LETTERS: Fentanyl talk misdirects

Editor:

Re: Managing a health crisis, Jan. 4 letters; Drug reactions part of problem, Jan. 6 letters.

Editor:

Re: Managing a health crisis, Jan. 4 letters.

The CEO of Fraser Health’s letter on the overdose crisis notes a proposal to open “two sites for supervised consumption services” in Surrey.

Describing a taxpayer-funded place for addicts to safely take drugs as a supervised consumption service is simply normalizing and legitimizing addiction to the public and we need to be very aware when these sorts of words are chosen to frame the discussion around addition.

The choice of words may be very deliberate by Fraser Health, possibly even suggested to it by media strategists. But given the human tragedy and cost to our communities, it’s a huge mistake to begin describing the problem this way.

Words matter. It’s a well-understood communication strategy that changing the words to describe, and using them often, will manipulate a conversation and, ultimately, thinking on an issue.

Do we really want to move our society and thinking from ‘addiction is an illness to be treated’ to ‘addiction is OK and we will make sure that drugs are consumed safely?’

I think not, and shame on Fraser Health for using words that put us on that path.

A. Hills, Surrey

• • •

Re: Drug reactions part of problem, Jan. 6 letters.

Why is it that everyone with ill-informed opinions feel the need to express them loudly?

One might be entitled to opinions but one is not entitled to disguise them as a set of facts.

The simple fact, supported by an overwhelming amount of scientific evidence, is that drug addiction is a biologically based disease of the brain. Drug addiction is not a moral weakness, is not caused by God, is not a problem of the soul, nor are drug addicts trying to fix a hole in their hearts.

The root of the problem is that cocaine, opiates, alcohol, nicotine – please note, it doesn’t matter whether they are legal or not – affect the production, release and uptake of neurotransmitters such as dopamine in the brain by mimicking them.

These drugs induce activity in the brain reward system (BRS). The BRS, or mesocorticolimbic pathway, is necessary for survival since it motivates important activities, such as food seeking and eating, mating and parenting.

However, the above drugs saturate the BRS to the point that a person becomes conditioned to the intense level of drug-induced pleasure.
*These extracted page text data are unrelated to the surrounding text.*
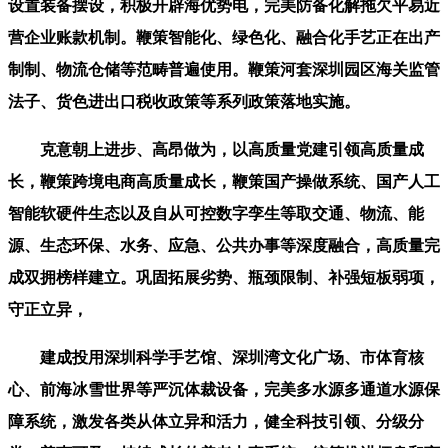
设置装备摆设，积极开辟海优势电，完美防备化解拖欠平易近
营企业账款机制。鞭策智能化、绿色化、融合化手艺正在出产
制制、物流仓储等范畴普遍使用。鞭策河套深圳园区海关监管
法子、货色进出口税收政策等系列政策落地实施。
克意朝上进步、高昂做为，以高质量党建引领高质量成
长，鞭策跨境电商高质量成长，鞭策国产操做系统、国产人工
智能软硬件生态以及自从可控数字孪生等取交通、物流、能
源、生态环保、水务、应急、公共办事等深度融合，高质量完
成双拥榜样建立。巩固拓展劣势、瓶颈限制、补强短板弱项，
守正立异，
建成投用深圳科学手艺馆、深圳湾文化广场、市体育核
心、前海冰雪世界等严沉体裁设备，完美多水源多通道水源保
障系统，激发各类从体立异和活力，健全科技引领、分级分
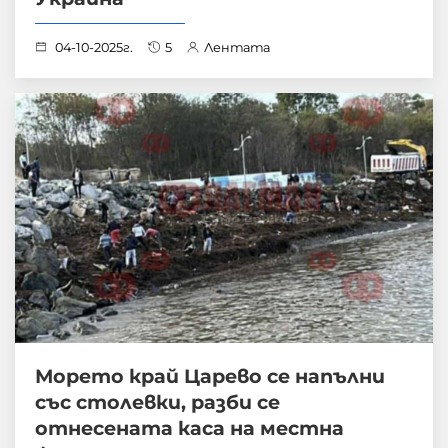
04-10-2025г.
5
Лентата
Морето край Царево се напълни
със столевки, разби се
отнесената каса на местна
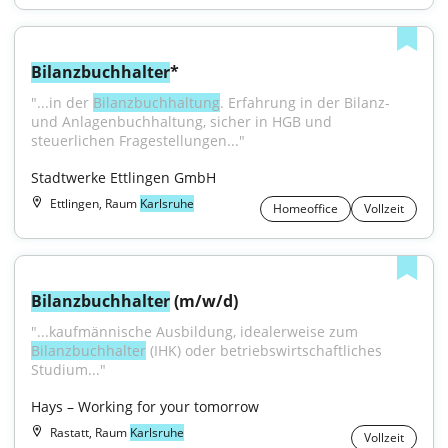
Bilanzbuchhalter
*
"...in der 
Bilanzbuchhaltung
. Erfahrung in der Bilanz- 
und Anlagenbuchhaltung, sicher in HGB und 
steuerlichen Fragestellungen..."
Stadtwerke Ettlingen GmbH
Ettlingen, Raum
Karlsruhe
Homeoffice
Vollzeit
Bilanzbuchhalter
 (m/w/d)
"...kaufmännische Ausbildung, idealerweise zum 
Bilanzbuchhalter
 (IHK) oder betriebswirtschaftliches 
Studium..."
Hays – Working for your tomorrow
Rastatt, Raum
Karlsruhe
Vollzeit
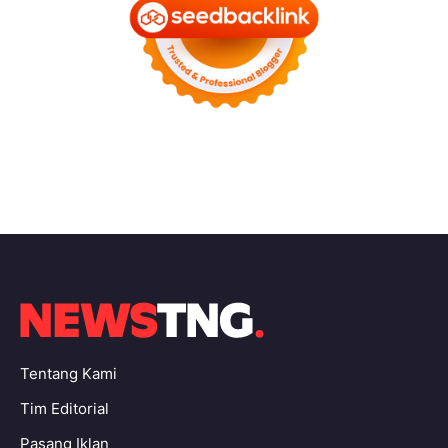
Tentang Kami
Tim Editorial
Pasang Iklan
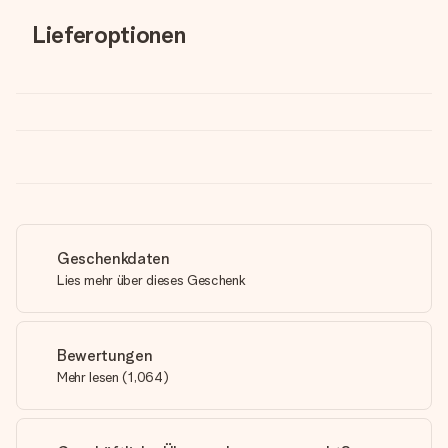
Lieferoptionen
Geschenkdaten
Lies mehr über dieses Geschenk
Bewertungen
Mehr lesen
(
1,064
)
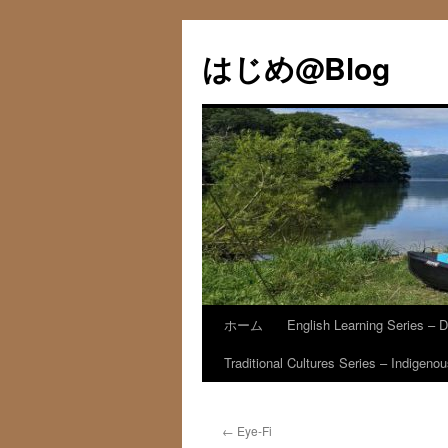
コ
ン
はじめ@Blog
テ
ン
ツ
へ
ス
キ
ッ
プ
ホーム
English Learning Series – D
Traditional Cultures Series – Indigen
←
Eye-Fi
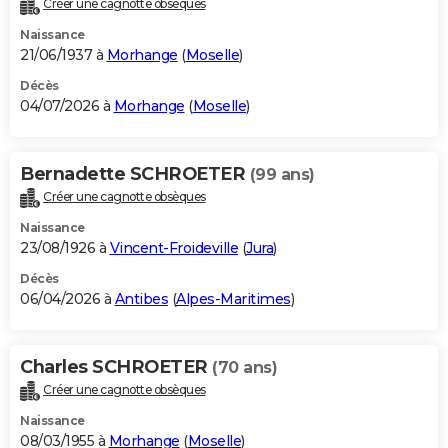
Créer une cagnotte obsèques
City break
Voyage de noces
Climat
Destinations
Voyage nature
Forum
+
PHOTO
Naissance
21/06/1937 à
Morhange
(
Moselle
)
GUIDES D'ACHAT
Décès
04/07/2026 à
Morhange
(
Moselle
)
BONS PLANS
CARTE DE VOEUX
Bernadette SCHROETER
(99 ans)
Carte Bonne année
Carte Pâques
Carte de Noël
Carte Saint-Valentin
Carte d'anniversaire
DICTIONNAIRE
Créer une cagnotte obsèques
Biographies
Expressions
Dictionnaire
Citations
Proverbes
PROGRAMME TV
Naissance
23/08/1926 à
Vincent-Froideville
(
Jura
)
COPAINS D'AVANT
Décès
06/04/2026 à
Antibes
(
Alpes-Maritimes
)
Se connecter
Collèges
Universités
Service militaire
S'inscrire
Lycées
Primaires
Entreprises
Avis de recherche
AVIS DE DÉCÈS
FORUM
Charles SCHROETER
(70 ans)
Lifestyle
Sport
Television
Cinema
Bricolage
Culture
Auto
Voyage
Créer une cagnotte obsèques
Naissance
08/03/1955 à
Morhange
(
Moselle
)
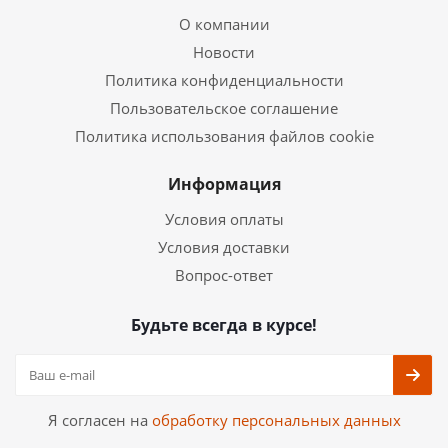
О компании
Новости
Политика конфиденциальности
Пользовательское соглашение
Политика использования файлов cookie
Информация
Условия оплаты
Условия доставки
Вопрос-ответ
Будьте всегда в курсе!
Я согласен на
обработку персональных данных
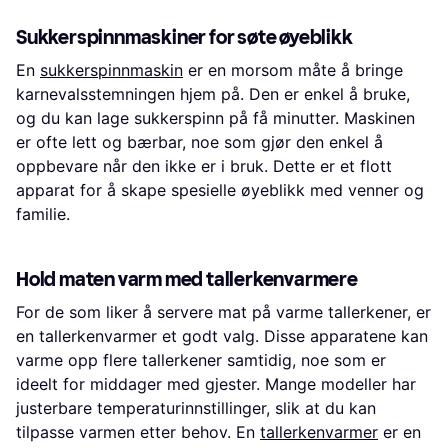
Sukkerspinnmaskiner for søte øyeblikk
En
sukkerspinnmaskin
er en morsom måte å bringe
karnevalsstemningen hjem på. Den er enkel å bruke,
og du kan lage sukkerspinn på få minutter. Maskinen
er ofte lett og bærbar, noe som gjør den enkel å
oppbevare når den ikke er i bruk. Dette er et flott
apparat for å skape spesielle øyeblikk med venner og
familie.
Hold maten varm med tallerkenvarmere
For de som liker å servere mat på varme tallerkener, er
en tallerkenvarmer et godt valg. Disse apparatene kan
varme opp flere tallerkener samtidig, noe som er
ideelt for middager med gjester. Mange modeller har
justerbare temperaturinnstillinger, slik at du kan
tilpasse varmen etter behov. En
tallerkenvarmer
er en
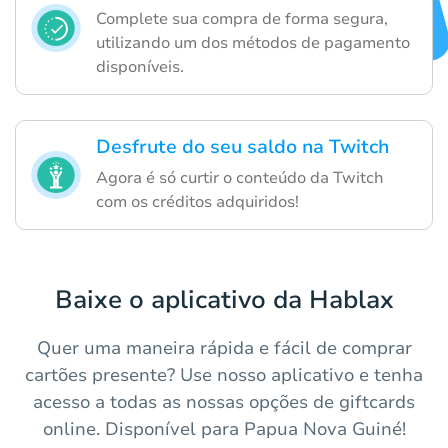
Complete sua compra de forma segura,
utilizando um dos métodos de pagamento
disponíveis.
Desfrute do seu saldo na Twitch
Agora é só curtir o conteúdo da Twitch
com os créditos adquiridos!
Baixe o aplicativo da Hablax
Quer uma maneira rápida e fácil de comprar
cartões presente? Use nosso aplicativo e tenha
acesso a todas as nossas opções de giftcards
online. Disponível para Papua Nova Guiné!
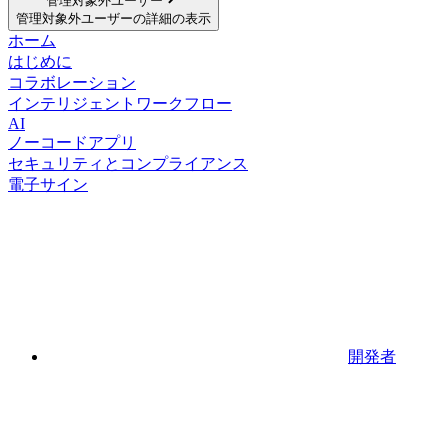
管理対象外ユーザー
管理対象外ユーザーの詳細の表示
ホーム
はじめに
コラボレーション
インテリジェントワークフロー
AI
ノーコードアプリ
セキュリティとコンプライアンス
電子サイン
開発者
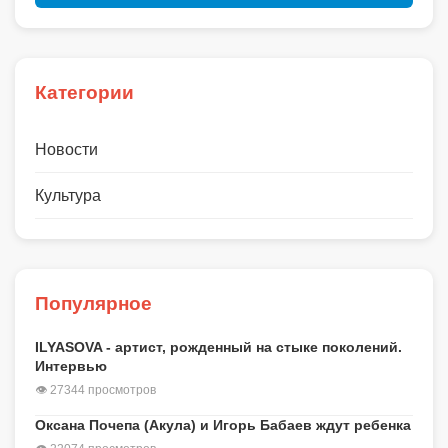
Категории
Новости
Культура
Популярное
ILYASOVA - артист, рожденный на стыке поколений.
Интервью
👁 27344 просмотров
Оксана Почепа (Акула) и Игорь Бабаев ждут ребенка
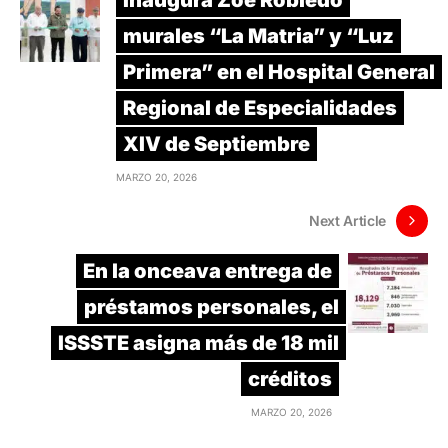
murales “La Matria” y “Luz
Primera” en el Hospital General
Regional de Especialidades
XIV de Septiembre
MARZO 20, 2026
Next Article
En la onceava entrega de
préstamos personales, el
ISSSTE asigna más de 18 mil
créditos
MARZO 20, 2026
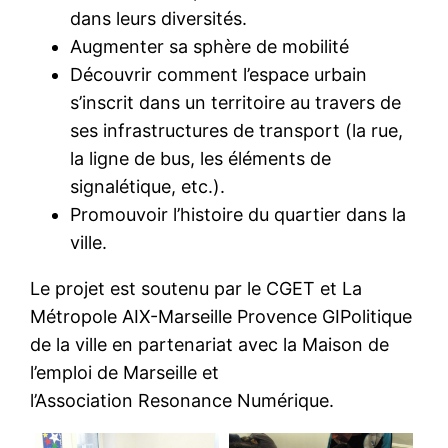
dans leurs diversités.
Augmenter sa sphère de mobilité
Découvrir comment l’espace urbain
s’inscrit dans un territoire au travers de
ses infrastructures de transport (la rue,
la ligne de bus, les éléments de
signalétique, etc.).
Promouvoir l’histoire du quartier dans la
ville.
Le projet est soutenu par le CGET et La
Métropole AIX-Marseille Provence GIPolitique
de la ville en partenariat avec la Maison de
l’emploi de Marseille et
l’Association Resonance Numérique.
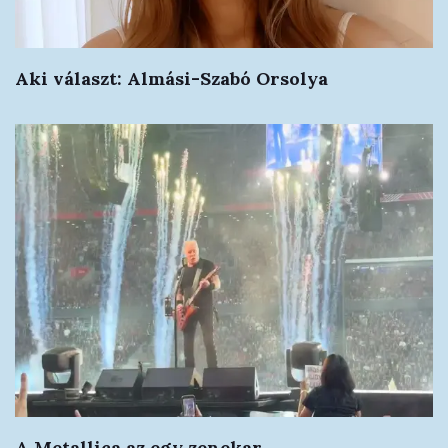
Aki választ: Almási-Szabó Orsolya
A Metallica az egy zenekar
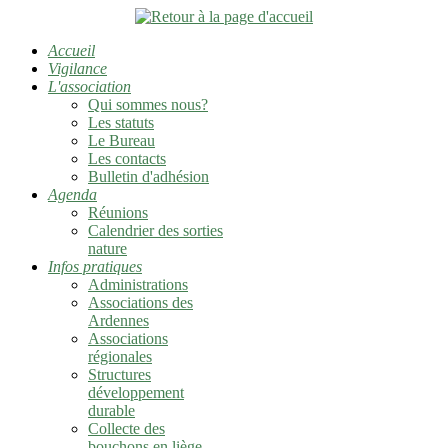
Accueil
Vigilance
L'association
Qui sommes nous?
Les statuts
Le Bureau
Les contacts
Bulletin d'adhésion
Agenda
Réunions
Calendrier des sorties
nature
Infos pratiques
Administrations
Associations des
Ardennes
Associations
régionales
Structures
développement
durable
Collecte des
bouchons en liège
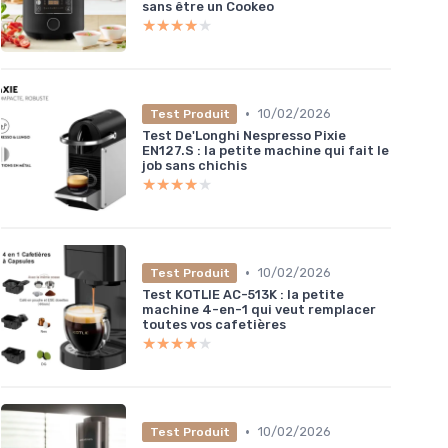
sans être un Cookeo
★★★★★
★★★★★
•
10/02/2026
Test Produit
Test De'Longhi Nespresso Pixie
EN127.S : la petite machine qui fait le
job sans chichis
★★★★★
★★★★★
•
10/02/2026
Test Produit
Test KOTLIE AC-513K : la petite
machine 4-en-1 qui veut remplacer
toutes vos cafetières
★★★★★
★★★★★
•
10/02/2026
Test Produit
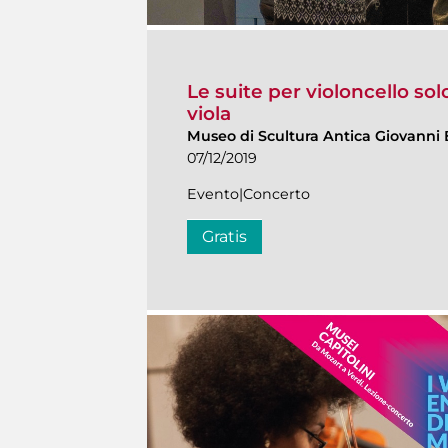
Le suite per violoncello so
viola
Museo di Scultura Antica Giovanni 
07/12/2019
Evento|Concerto
Gratis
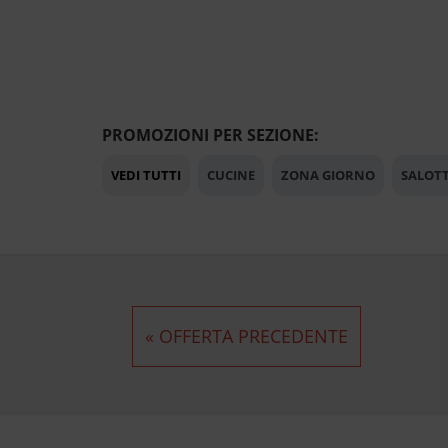
PROMOZIONI PER SEZIONE:
VEDI TUTTI
CUCINE
ZONA GIORNO
SALOTT
« OFFERTA PRECEDENTE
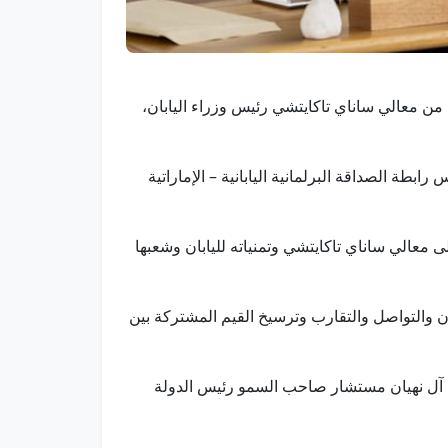
طية من معالي ساناي تاكايتشي رئيس وزراء اليابان،
ة الصداقة البرلمانية اليابانية – الإماراتية
لى معالي ساناي تاكايتشي وتمنياته لليابان وشعبها
ون والتواصل والتقارب وترسيخ القيم المشتركة بين
ن آل نهيان مستشار صاحب السمو رئيس الدولة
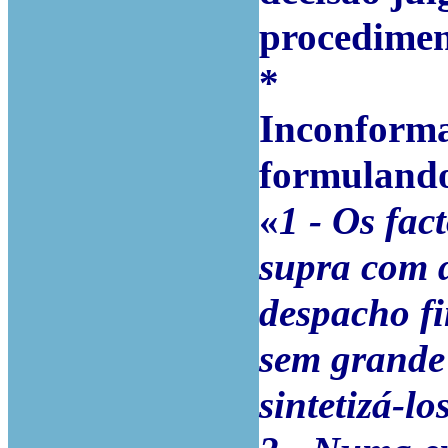
procedimen
*
Inconforma
formulando
«
1 - Os fac
supra com d
despacho fin
sem grande 
sintetizá-los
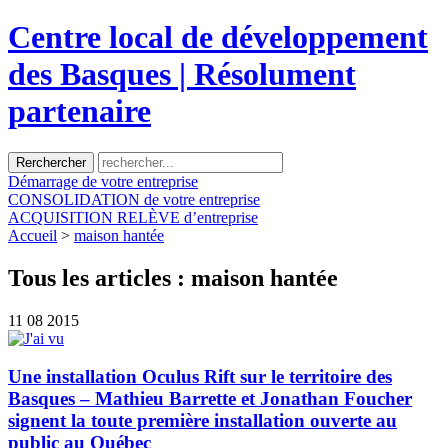
Centre local de développement
des Basques | Résolument
partenaire
Démarrage
de votre entreprise
CONSOLIDATION
de votre entreprise
ACQUISITION
RELÈVE d’entreprise
Accueil
>
maison hantée
Tous les articles :
maison hantée
11
08 2015
Une installation Oculus Rift sur le territoire des
Basques – Mathieu Barrette et Jonathan Foucher
signent la toute première installation ouverte au
public au Québec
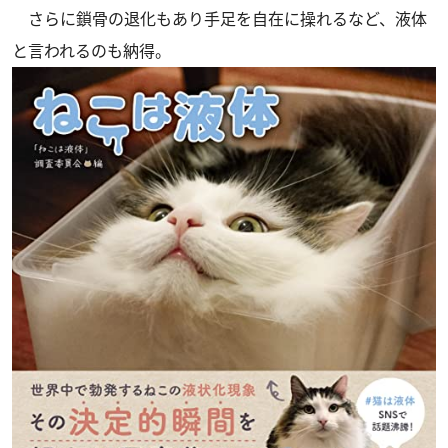
さらに鎖骨の退化もあり手足を自在に操れるなど、液体
と言われるのも納得。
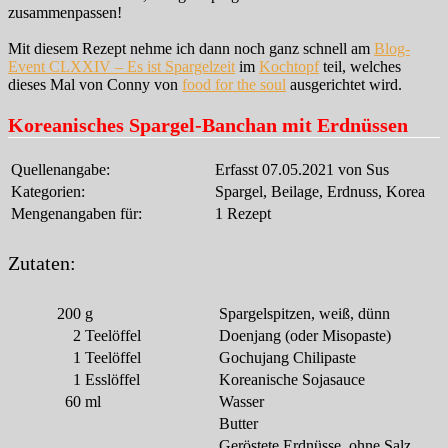
zusammenpassen!
Mit diesem Rezept nehme ich dann noch ganz schnell am
Blog-
Event CLXXIV – Es ist Spargelzeit
im
Kochtopf
teil, welches
dieses Mal von Conny von
food for the soul
ausgerichtet wird.
Koreanisches Spargel-Banchan mit Erdnüssen
Quellenangabe:
Erfasst 07.05.2021 von Sus
Kategorien:
Spargel, Beilage, Erdnuss, Korea
Mengenangaben für:
1 Rezept
Zutaten:
200
g
Spargelspitzen, weiß, dünn
2
Teelöffel
Doenjang (oder Misopaste)
1
Teelöffel
Gochujang Chilipaste
1
Esslöffel
Koreanische Sojasauce
60
ml
Wasser
Butter
Geröstete Erdnüsse, ohne Salz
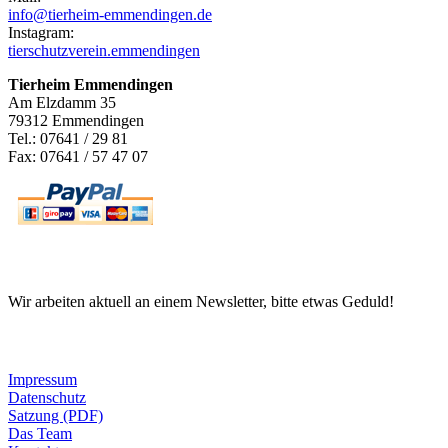
info@tierheim-emmendingen.de
Instagram:
tierschutzverein.emmendingen
Tierheim Emmendingen
Am Elzdamm 35
79312 Emmendingen
Tel.: 07641 / 29 81
Fax: 07641 / 57 47 07
Newsletter
Wir arbeiten aktuell an einem Newsletter, bitte etwas Geduld!
Informationen
Impressum
Datenschutz
Satzung (PDF)
Das Team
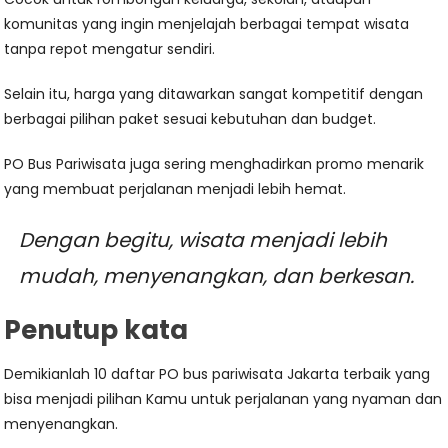
komunitas yang ingin menjelajah berbagai tempat wisata
tanpa repot mengatur sendiri.
Selain itu, harga yang ditawarkan sangat kompetitif dengan
berbagai pilihan paket sesuai kebutuhan dan budget.
PO Bus Pariwisata juga sering menghadirkan promo menarik
yang membuat perjalanan menjadi lebih hemat.
Dengan begitu, wisata menjadi lebih
mudah, menyenangkan, dan berkesan.
Penutup kata
Demikianlah 10 daftar PO bus pariwisata Jakarta terbaik yang
bisa menjadi pilihan Kamu untuk perjalanan yang nyaman dan
menyenangkan.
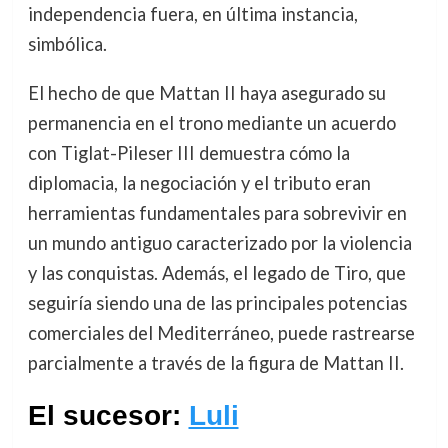
independencia fuera, en última instancia,
simbólica.
El hecho de que Mattan II haya asegurado su
permanencia en el trono mediante un acuerdo
con Tiglat-Pileser III demuestra cómo la
diplomacia, la negociación y el tributo eran
herramientas fundamentales para sobrevivir en
un mundo antiguo caracterizado por la violencia
y las conquistas. Además, el legado de Tiro, que
seguiría siendo una de las principales potencias
comerciales del Mediterráneo, puede rastrearse
parcialmente a través de la figura de Mattan II.
El sucesor:
Luli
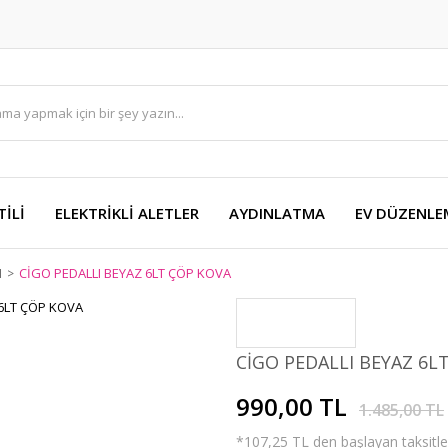
TİLİ
ELEKTRİKLİ ALETLER
AYDINLATMA
EV DÜZENLE
I
CİGO PEDALLI BEYAZ 6LT ÇÖP KOVA
CİGO PEDALLI BEYAZ 6L
990,00 TL
1.485,00 TL
*107,25 TL den başlayan taksitler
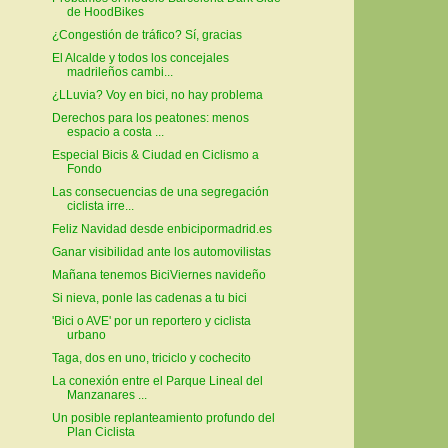
de HoodBikes
¿Congestión de tráfico? Sí, gracias
El Alcalde y todos los concejales
madrileños cambi...
¿LLuvia? Voy en bici, no hay problema
Derechos para los peatones: menos
espacio a costa ...
Especial Bicis & Ciudad en Ciclismo a
Fondo
Las consecuencias de una segregación
ciclista irre...
Feliz Navidad desde enbicipormadrid.es
Ganar visibilidad ante los automovilistas
Mañana tenemos BiciViernes navideño
Si nieva, ponle las cadenas a tu bici
'Bici o AVE' por un reportero y ciclista
urbano
Taga, dos en uno, triciclo y cochecito
La conexión entre el Parque Lineal del
Manzanares ...
Un posible replanteamiento profundo del
Plan Ciclista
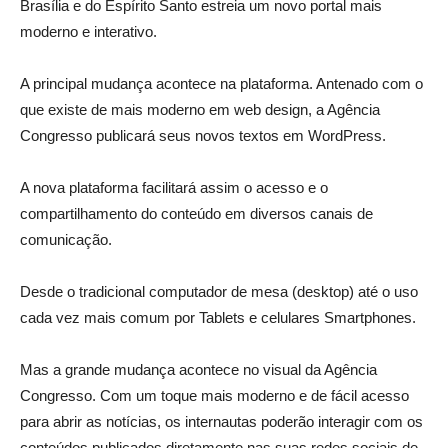
Brasília e do Espírito Santo estreia um novo portal mais
moderno e interativo.
A principal mudança acontece na plataforma. Antenado com o
que existe de mais moderno em web design, a Agência
Congresso publicará seus novos textos em WordPress.
A nova plataforma facilitará assim o acesso e o
compartilhamento do conteúdo em diversos canais de
comunicação.
Desde o tradicional computador de mesa (desktop) até o uso
cada vez mais comum por Tablets e celulares Smartphones.
Mas a grande mudança acontece no visual da Agência
Congresso. Com um toque mais moderno e de fácil acesso
para abrir as notícias, os internautas poderão interagir com os
conteúdos publicados diretamente nas suas redes sociais de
The normal level of natural rewards are no longer experienced as very pleasurable and, after chronic use, the brain’s BRS becomes drained so that nothing is pleasurable – not even the drugs.

These drugs impair the brain’s chemical balance and therefore affect mood, thought and behaviour.

Continued drug abuse is not a voluntary behaviour. It is a preventable behaviour, it is treatable, however, it is a chronic disorder that requires multiple strategies and multiple episodes of intervention, which include safe injection sites, naloxone and far more.

The evidence-based science is available, but it’s up to society to educate themselves and demand the provincial governments develop the effective treatments to decrease the incidence rate of drug addictions.

We expect no less when it comes to treating cancer or heart disease.